Re: Schema field type property - uninvertible

Posted by Michael Gibney <mi...@michaelgibney.net>.
(echoing Shawn because I was about to hit send anyway):

The process of "uninverting" a field involves running through the
dictionary of indexed terms for a given field, and building an on-heap data
structure that provides "doc => term" lookup (analogous to docValues), as
opposed to "term => doc" lookup, which is standard for an indexed field.
The downside is that you'll have a searcher warmup-latency cost associated
with uninverting the field (and building the docValues-like datastructure),
in addition to the (potentially quite large) heap space allocation that
contributes static overhead to heap space requirements, must be traversed
by GC operations, etc.

In most cases that need docValues-type access, you really want to use
actual docValues (i.e. "docValues=true"), which allows these datastructures
to be directly disk-backed -- effectively off-heap, but with efficient
os-level caching based on memory-mapped files. There are a few cases where
you may still need to rely on "uninvertible=true": e.g., if you want to
facet on tokenized values of a text field, currently "uninvertible=true" is
the only way to go, because there's currently no way to have post-analysis
docValues (required to be compatible between indexed terms and terms as
represented in docValues).

"uninvertible=false" is generally useful as a sanity-check to make sure
you're not unknowingly relying on this legacy/backcompat "uninversion"
behavior. If there were a way to have "uninvertible" globally default to
"false", I would recommend to do so. But I think there is not at the
moment, so manually configuring "uninvertbile=false" and adding
"docValues=true" or "uninvertible=true" as necessary (preferred in that
order) is generally a good recommendation.

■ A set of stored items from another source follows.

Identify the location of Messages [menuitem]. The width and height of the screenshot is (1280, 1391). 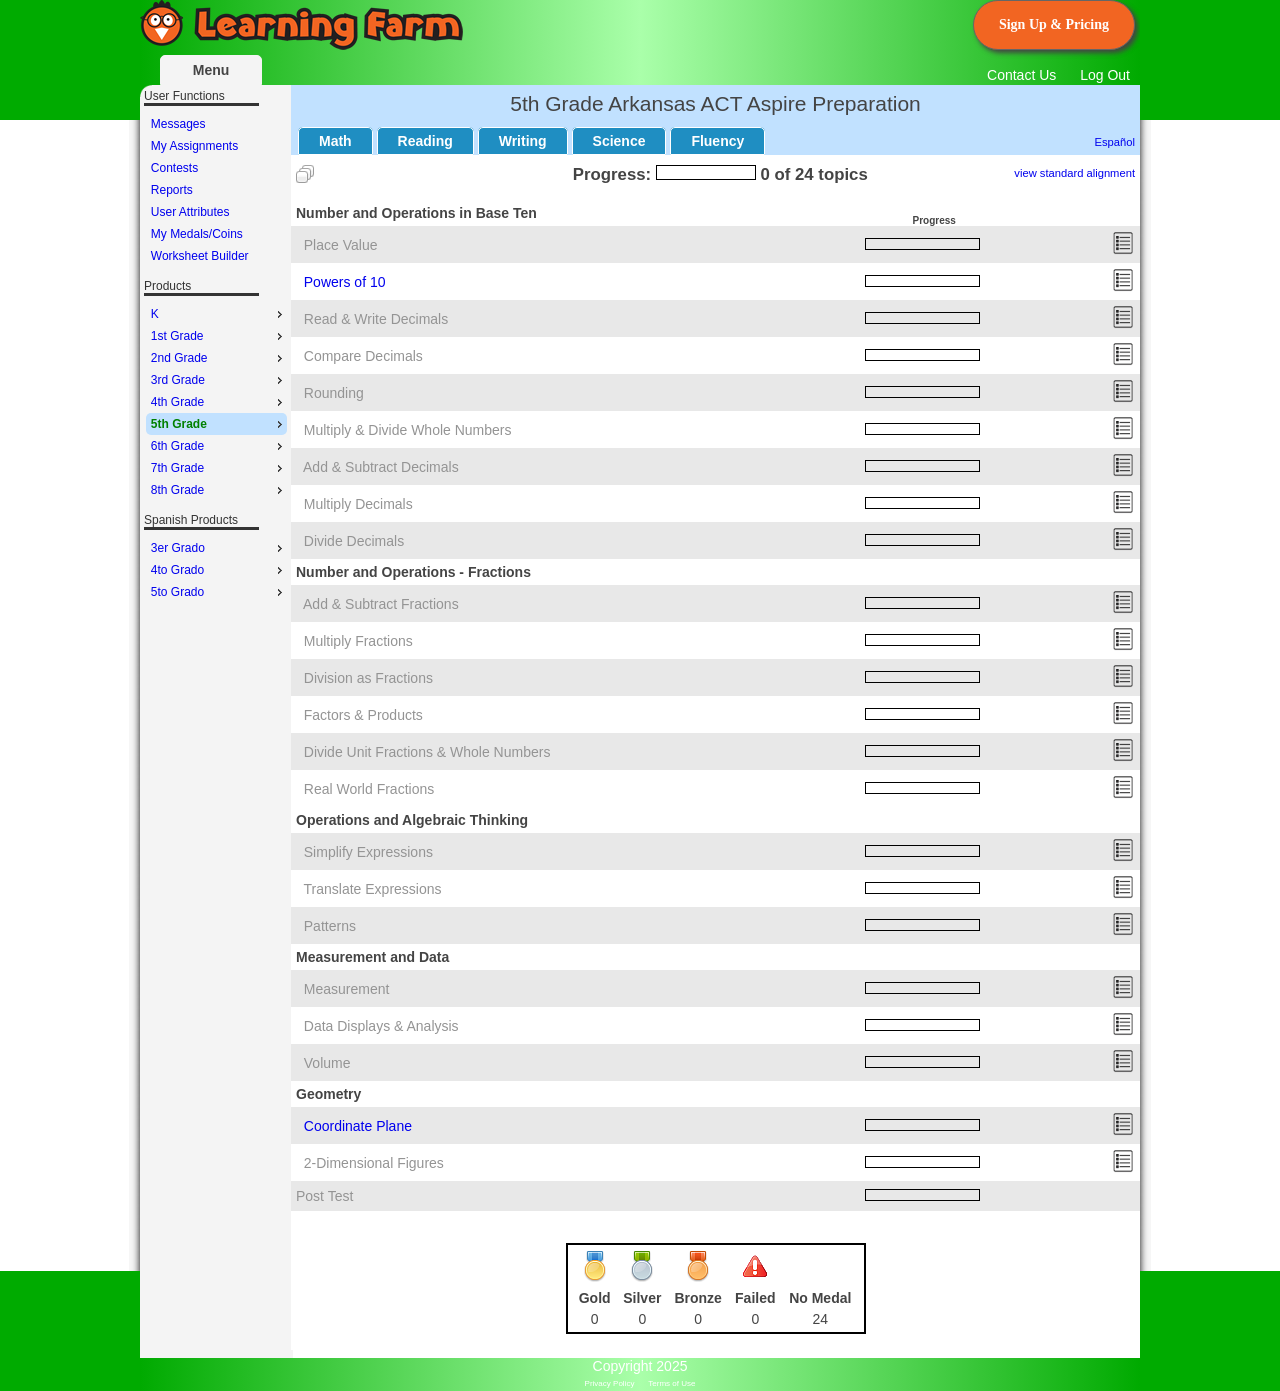
(178, 124).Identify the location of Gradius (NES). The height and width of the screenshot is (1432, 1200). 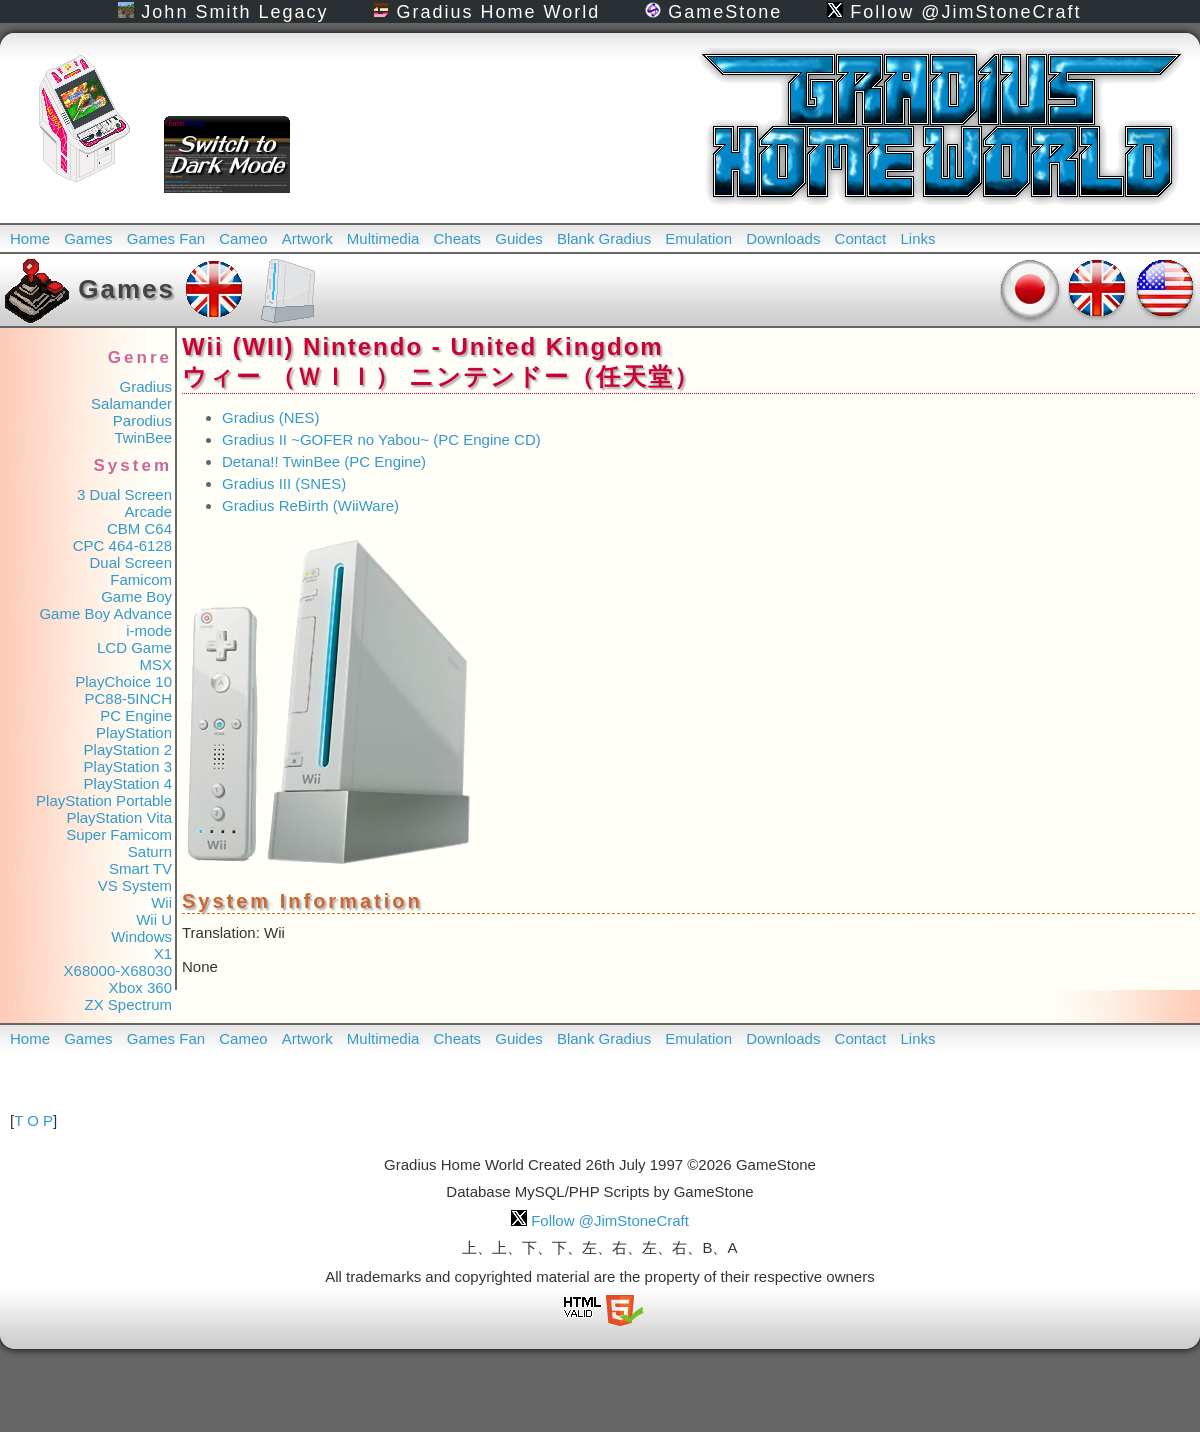
(271, 417).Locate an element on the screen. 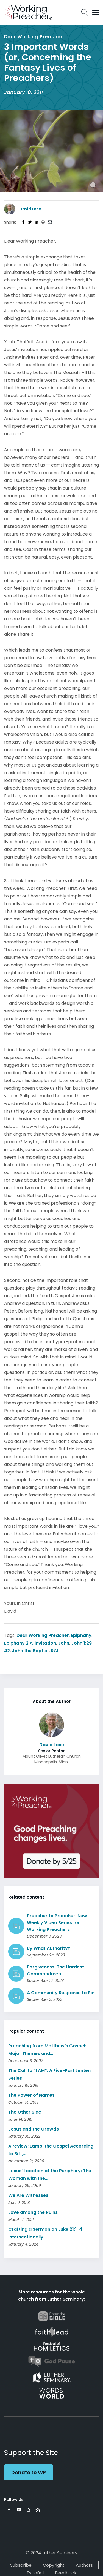 The width and height of the screenshot is (103, 2576). Dear Working Preacher is located at coordinates (42, 1635).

On Fri, May 20, 2022 at 1:32 PM Shawn Heisey <ap...@elyograg.org> wrote:

> On 5/19/22 01:13, Vincenzo D'Amore wrote:
> > As far as I understand, we should always set the property
> > uninvertible=false to avoid that Solr builds "up large in memory data
> > structure to serve in place of DocValues" and this is good for
> "stability",
> > not explaining exactly what it means.
> >
> > Could anyone please describe this better, for example describing a worst
> > case scenario and a good one?
>
> If the class used in the fieldType is one that supports docValues, then
> you should probably set set that to false.  And if you need any features
> on that field (like facets) that require an uninverted view of the
> index, be sure that docValues is true.
>
> Some fieldType classes, TextField being the one that comes to mind,
> cannot support docValues.  In general I would recommend setting
> uninvertable to false on that kind of field as well, but if you actually
> did want to do something like facets on such a field, you would need
> uninvertable to be set to true.
>
> Thanks,
> Shawn
>
>

Re: Schema field type property - uninvertible

Posted by Shawn Heisey <ap...@elyograg.org>.
On 5/19/22 01:13, Vincenzo D'Amore wrote:
> As far as I understand, we should always set the property
> uninvertible=false to avoid that Solr builds "up large in memory data
> structure to serve in place of DocValues" and this is good for "stability",
> not explaining exactly what it means.
>
> Could anyone please describe this better, for example describing a worst
> case scenario and a good one?

If the class used in the fieldType is one that supports docValues, then 
you should probably set set that to false.  And if you need any features 
on that field (like facets) that require an uninverted view of the 
index, be sure that docValues is true.

Some fieldType classes, TextField being the one that comes to mind, 
cannot support docValues.  In general I would recommend setting 
uninvertable to false on that kind of field as well, but if you actually 
did want to do something like facets on such a field, you would need 
uninvertable to be set to true.

Thanks,
Shawn


Re: Schema field type property - uninvertible

Posted by Vincenzo D'Amore <v....@gmail.com>.
ping :)

On Thu, May 19, 2022 at 9:13 AM Vincenzo D'Amore <v....@gmail.com> wrote:

> Hi All,
>
> recently I've noticed the property "uninvertible". Reading the
> documentation:
>
> > If true, indicates that an indexed="true" docValues="false" field can be
> "un-inverted" at query time to build up large in memory data structure to
> serve in place of DocValues. Defaults to true for historical reasons, but
> users are strongly encouraged to set this to false for stability and use
> docValues="true" as needed.
>
> As far as I understand, we should always set the property
> uninvertible=false to avoid that Solr builds "up large in memory data
> structure to serve in place of DocValues" and this is good for "stability",
> not explaining exactly what it means.
>
> Could anyone please describe this better, for example describing a worst
> case scenario and a good one?
>
> Best regards,
> Vincenzo
>
> --
> Vincenzo D'Amore
>
>

-- 
Vincenzo D'Amore